Editorials

Vote Bridges/Ayer on Feb.11

By the

February 7, 2002


Students need effective leaders for the Georgetown University Student Association—ones who don’t just promise change, but who can advocate and deliver tangible results. Our most effective advocates next year would be Kaydee Bridges (SFS ‘03) and Mason Ayer (SFS ‘03). Under them, GUSA could be a vehicle for positive and meaningful action.

Bridges and Ayer know what GUSA can realistically do. Their platform focuses on small but achievable goals that will directly benefit students, such as implementing a comprehensive new Georgetown website, renting an additional van for the SafeRides program and encouraging the Department of Public Safety to patrol Burleith. They would also like to expand student activities at Hoyas, including adding more student bartender nights. Each has experience—Bridges currently chairs the GUSA Student Services Committee and served on the GOCard Committee; Ayer is Vice Chair of the Student Activities Commission and has had extensive contact with various administrators.

The Bridges/Ayer ticket feels that GUSA can be effective advocates for students. For this reason, they oppose the upcoming Yard referendum on Monday’s ballot, which would lead to the establishment of an alternative government structure. The candidates understandably have serious concerns about The Yard’s funding system for on-campus organizations—specifically, the strong possibility that smaller clubs would receive minimal funding. Ultimately Bridges and Ayer see no need to overhaul the existing structure, which can be, under strong leadership, a real advocate for students.

Of the five tickets, Bridges/Ayer would direct GUSA most effectively. Their platform, however, does lack focus. It lays out 15 pages of various proposals, but no one proposal is given special attention. It might be nice to have a coffee shop inside Lauinger Library but it certainly shouldn’t be given as much priority as improving student-neighborhood relations, securing more student space and pushing DPS to expand its jurisdiction into Burleith.

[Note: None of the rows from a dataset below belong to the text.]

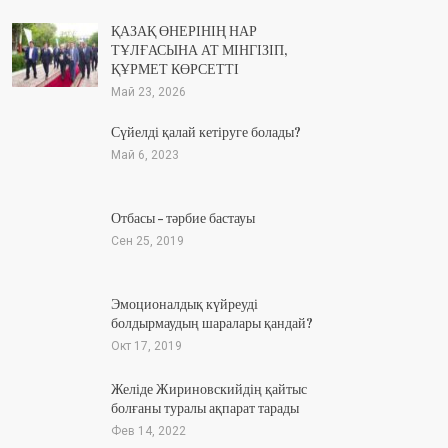
ҚАЗАҚ ӨНЕРІНІҢ НАР
ТҰЛҒАСЫНА АТ МІНГІЗІП,
ҚҰРМЕТ КӨРСЕТТІ
Май 23, 2026
Сүйелді қалай кетіруге болады?
Май 6, 2023
Отбасы – тәрбие бастауы
Сен 25, 2019
Эмоционалдық күйреуді
болдырмаудың шаралары қандай?
Окт 17, 2019
Желіде Жириновскийдің қайтыс
болғаны туралы ақпарат тарады
Фев 14, 2022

They also seemed unprepared to discuss the creation of a gay, lesbian, bisexual and transgender resource center, a top priority for any incoming administration, and evaded any discussion of GUSA’s recent debate over affirmative action.

For these reasons, we offer our conditional endorsement to Kaydee Bridges and Mason Ayer. If elected, they must re-organize and think through their top priorities. Bridges/Ayer aren’t going to pass each of their 44 separate proposals but, hopefully, they will focus on and push through the most important ones.

Matthew Brennan (SFS ‘03) and Sean Hawks (CAS ‘04), have experience dealing with administrators and seems capable of pushing for a more powerful GUSA. The Brennan/Hawks platform offers a number of good proposals—in particular, getting free legal advice for students who live off-campus—but their proposal to give each club a lump-sum fund at the beginning of the year just isn’t viable. The University isn’t going to entrust clubs with large sums of the money without holding them accountable for specific costs and projects—let alone permitting clubs to reuse money from the previous year, as Brennan also proposes. Clubs could potentially mismanage their money, which would weaken their effectiveness.

Brennan’s stance toward the upcoming Yard referendum is unclear and a bit troubling; he actively supported the Yard last year, but then resigned from The Yard Steering Committee. He generally disagrees with The Yard’s funding system; still, he is leaning toward voting for the upcoming referendum and generally supports The Yard’s governing principles. Completely overhauling GUSA and replacing it with an untested structure about which most students have little knowledge isn’t in the University’s best interests—and neither is supporting the Brennan/Hawks ticket.

Robert Wingate-Robinson (MSB ‘03) and Vinoda Basnayake (MSB ‘03) care deeply about students—especially the underprivileged and those disillusioned with student politics in general. Their passion is admirable but they are unqualified to lead GUSA. They seem unaware of how student organizations actually function and, furthermore, haven’t taken the time to familiarize themselves with important campus issues—they were unaware, for instance, that GUSA had already supported the creation of the GLBT resource center. The ticket also talked about setting up a financial relief bank to assist underprivileged students but offered no specifics of how it would be administered. Both candidates pledged to make GUSA more diverse—they continually touted their unaffiliation with GUSA—but that doesn’t make them qualified to be GUSA executives.

Similarly, both Adi Kumar (CAS ‘03) and Rob Hutton (SFS ‘04) are genuine in their desire to want to help students, but they too lack experience—both within GUSA and with handling administrators. They want to bring a “fresh perspective” to GUSA—but so do all the executive candidates—and aside from small proposals such as getting a University-wide mandate for teacher evaluations, the ticket doesn’t offer much of a vision. They talk about eliminating taxes on student textbooks—a noble goal, but GUSA as an organization just isn’t going to accomplish this. They also vacillate on The Yard—saying it’s good in theory but bad in practice. GUSA executives need to see GUSA as an effective lobbying organization—something that can work. And Kumar and Hutton won’t make GUSA work

Trey Street (SFS ‘03) and Dan Spector (CAS ‘04) offer a “Strategic Vision” for Georgetown, but their platform doesn’t offer any achievable goals. They want to implement a new Engineering program, one in Journalism/Communications and one in Environmental Studies. But consider that University faculty and administrators has spent years arguing over how to change the current core curriculum requirements for students. GUSA just isn’t going to push through three entirely new academic departments.

Equally impractical is their proposal to set up a Georgetown Council, a governing body that would bring together faculty, administrators, staff and unelected students. Simply getting together important campus figures for regular meetings would itself be a nearly impossible endeavor, let alone making it work. And, as proposed, the council would basically supplant GUSA and, worse, let unelected students make important decisions for everyone else. To their credit, both Street and Spector are extremely personable are more than comfortable explaining their rationale for GUSA. Still, we’re more comfortable about what GUSA can realistically achieve.

That’s why we’re comfortable with Kaydee Bridges and Mason Ayer. They offer a comprehensive and realistic plan for bringing a better GUSA closer to more students. On Monday, vote Bridges/Ayer.